Co-profiling of in situ RNA-protein interactions and transcriptome in single cells and tissues [bulk RNA-seq]

RNA-binding proteins (RBPs) are essential regulators of RNA fate and function. A long-standing challenge in studying RBP regulation has been mapping RNA interactomes within the dynamic transcriptomic landscape, especially in single-cell contexts and primary tissues. Here we introduce MAPIT-seq (modification added to RBP interacting transcript-sequencing), which uses an antibody-directed editing strategy to map genome-wide in situ RBP–RNA interactions and gene expression concurrently. We demonstrate MAPIT-seq's robustness across multiple RBPs and systematically analyze RNA substrates associated with core polycomb repressive complex 2 (PRC2) components. MAPIT-seq is also applicable to frozen tissue sections, enabling the mapping of RBP roles during brain development.
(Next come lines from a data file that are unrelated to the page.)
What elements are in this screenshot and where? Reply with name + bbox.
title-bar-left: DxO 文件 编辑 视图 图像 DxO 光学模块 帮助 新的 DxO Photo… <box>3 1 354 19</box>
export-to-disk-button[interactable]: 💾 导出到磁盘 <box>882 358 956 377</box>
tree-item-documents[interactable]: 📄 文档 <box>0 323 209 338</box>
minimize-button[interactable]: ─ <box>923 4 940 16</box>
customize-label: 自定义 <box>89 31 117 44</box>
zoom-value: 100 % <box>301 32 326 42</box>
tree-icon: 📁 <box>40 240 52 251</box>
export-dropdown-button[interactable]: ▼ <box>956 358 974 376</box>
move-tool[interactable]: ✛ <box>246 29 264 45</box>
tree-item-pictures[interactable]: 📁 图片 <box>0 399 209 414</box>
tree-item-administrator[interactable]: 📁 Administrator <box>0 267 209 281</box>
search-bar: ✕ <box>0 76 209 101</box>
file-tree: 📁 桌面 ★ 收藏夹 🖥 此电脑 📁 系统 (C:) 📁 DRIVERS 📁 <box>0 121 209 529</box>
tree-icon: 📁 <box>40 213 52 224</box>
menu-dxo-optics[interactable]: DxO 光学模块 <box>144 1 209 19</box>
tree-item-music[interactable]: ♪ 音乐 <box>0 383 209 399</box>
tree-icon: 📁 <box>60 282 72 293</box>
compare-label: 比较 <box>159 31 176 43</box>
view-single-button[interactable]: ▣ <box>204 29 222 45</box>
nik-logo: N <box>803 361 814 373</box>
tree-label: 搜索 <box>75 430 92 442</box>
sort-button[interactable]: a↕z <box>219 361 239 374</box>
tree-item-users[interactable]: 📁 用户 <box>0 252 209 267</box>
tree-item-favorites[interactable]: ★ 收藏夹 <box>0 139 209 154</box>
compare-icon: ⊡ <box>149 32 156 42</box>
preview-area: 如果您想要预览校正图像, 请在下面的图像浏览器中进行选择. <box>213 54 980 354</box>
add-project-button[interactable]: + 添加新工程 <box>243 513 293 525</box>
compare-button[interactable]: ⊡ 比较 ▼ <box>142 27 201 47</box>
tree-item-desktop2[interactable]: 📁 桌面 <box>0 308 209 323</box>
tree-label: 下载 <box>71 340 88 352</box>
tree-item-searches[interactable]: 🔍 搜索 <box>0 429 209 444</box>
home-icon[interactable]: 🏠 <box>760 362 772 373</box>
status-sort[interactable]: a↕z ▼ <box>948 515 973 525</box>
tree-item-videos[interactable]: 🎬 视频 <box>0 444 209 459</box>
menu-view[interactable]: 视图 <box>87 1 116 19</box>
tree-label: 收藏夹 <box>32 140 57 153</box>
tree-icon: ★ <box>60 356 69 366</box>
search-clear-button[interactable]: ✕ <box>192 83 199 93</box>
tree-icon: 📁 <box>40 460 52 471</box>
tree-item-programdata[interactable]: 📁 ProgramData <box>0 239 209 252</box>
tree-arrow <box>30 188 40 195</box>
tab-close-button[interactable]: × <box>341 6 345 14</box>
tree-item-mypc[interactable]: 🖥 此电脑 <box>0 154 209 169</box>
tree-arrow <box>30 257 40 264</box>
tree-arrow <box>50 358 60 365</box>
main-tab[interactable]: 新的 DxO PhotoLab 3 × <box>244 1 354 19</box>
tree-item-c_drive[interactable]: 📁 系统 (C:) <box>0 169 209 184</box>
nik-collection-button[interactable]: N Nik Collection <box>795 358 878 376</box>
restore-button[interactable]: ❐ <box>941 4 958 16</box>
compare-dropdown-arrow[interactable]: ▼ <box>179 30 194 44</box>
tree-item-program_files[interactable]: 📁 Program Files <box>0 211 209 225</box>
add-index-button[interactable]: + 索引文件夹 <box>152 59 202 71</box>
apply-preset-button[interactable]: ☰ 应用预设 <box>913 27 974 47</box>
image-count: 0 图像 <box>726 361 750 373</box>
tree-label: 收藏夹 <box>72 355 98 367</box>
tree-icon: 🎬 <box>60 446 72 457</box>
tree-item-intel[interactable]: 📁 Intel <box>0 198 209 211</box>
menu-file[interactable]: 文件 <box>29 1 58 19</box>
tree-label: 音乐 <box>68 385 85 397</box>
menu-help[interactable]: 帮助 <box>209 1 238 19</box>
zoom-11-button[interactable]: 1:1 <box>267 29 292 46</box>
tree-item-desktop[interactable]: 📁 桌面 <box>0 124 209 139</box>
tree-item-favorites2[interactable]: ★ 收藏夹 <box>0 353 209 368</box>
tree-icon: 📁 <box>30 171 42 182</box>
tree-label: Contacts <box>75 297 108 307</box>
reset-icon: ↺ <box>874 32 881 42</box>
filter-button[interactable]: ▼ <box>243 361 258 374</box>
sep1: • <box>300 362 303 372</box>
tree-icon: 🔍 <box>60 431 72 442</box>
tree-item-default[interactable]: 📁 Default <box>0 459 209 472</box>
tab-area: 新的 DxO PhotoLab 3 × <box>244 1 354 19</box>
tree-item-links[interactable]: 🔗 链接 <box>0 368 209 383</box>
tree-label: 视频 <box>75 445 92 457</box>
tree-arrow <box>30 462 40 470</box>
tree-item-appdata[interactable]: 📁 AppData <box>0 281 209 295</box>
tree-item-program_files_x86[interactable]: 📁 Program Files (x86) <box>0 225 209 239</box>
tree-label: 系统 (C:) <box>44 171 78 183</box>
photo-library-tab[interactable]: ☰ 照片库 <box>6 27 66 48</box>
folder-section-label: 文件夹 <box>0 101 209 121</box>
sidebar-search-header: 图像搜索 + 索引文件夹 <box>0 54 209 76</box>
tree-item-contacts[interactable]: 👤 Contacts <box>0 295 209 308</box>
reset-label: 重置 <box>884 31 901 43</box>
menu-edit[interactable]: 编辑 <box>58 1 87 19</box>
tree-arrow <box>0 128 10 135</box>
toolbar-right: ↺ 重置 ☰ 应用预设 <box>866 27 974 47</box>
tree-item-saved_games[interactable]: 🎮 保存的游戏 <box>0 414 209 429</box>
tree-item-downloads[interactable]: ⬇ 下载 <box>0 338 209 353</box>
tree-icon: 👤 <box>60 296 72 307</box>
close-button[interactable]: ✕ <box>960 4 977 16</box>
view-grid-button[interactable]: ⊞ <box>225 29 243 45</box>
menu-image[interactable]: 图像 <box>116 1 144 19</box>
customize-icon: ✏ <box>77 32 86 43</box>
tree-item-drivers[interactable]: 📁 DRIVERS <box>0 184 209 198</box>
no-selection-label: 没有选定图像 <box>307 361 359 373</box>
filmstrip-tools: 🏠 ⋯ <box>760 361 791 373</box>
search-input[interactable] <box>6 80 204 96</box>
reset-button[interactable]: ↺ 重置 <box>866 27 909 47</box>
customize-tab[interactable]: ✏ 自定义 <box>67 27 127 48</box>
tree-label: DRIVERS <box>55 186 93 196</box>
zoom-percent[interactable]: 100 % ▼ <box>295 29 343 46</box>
Importantly, we develop high-throughput single-cell MAPIT-seq (scMAPIT-seq) to reveal cell stage-specific RBP regulation. In summary, MAPIT-seq expands multi-omics profiling, providing an effective framework to study post-transcriptional regulation in dynamic biological processes and clinically relevant scenarios. Overall design: We developed Modification Adjacent to RNA-binding Protein Interaction Targets Sequencing (MAPIT-seq), a versatile method for in situ RNA-protein interaction profiling. Initial validation was performed in YTHDF2-FLAG-overexpressing HeLa cells, followed by optimization for target detection of endogenous protein G3BP1 in HEK293T cells. We refined formaldehyde crosslinking conditions and pAG-deaminase constructs to enhance specificity and sensitivity. Then, we evaluated its general applicability by extending to additional canonical RBPs and further selected RBFOX2 and PUM1, two RBPs with well-defined recognition sequences, for an in-depth evaluation of MAPIT-seq resolution. Demonstrating remarkable sensitivity, we scaled MAPIT-seq down to 500 cells, a 1000-fold reduction from the initial 500,000-cell protocol. We further advanced the technique to a high-throughput single-cell format, uncovering cell cycle-specific G3BP1 targets and revealing heterogeneity in RNA-protein interactions at single-cell resolution.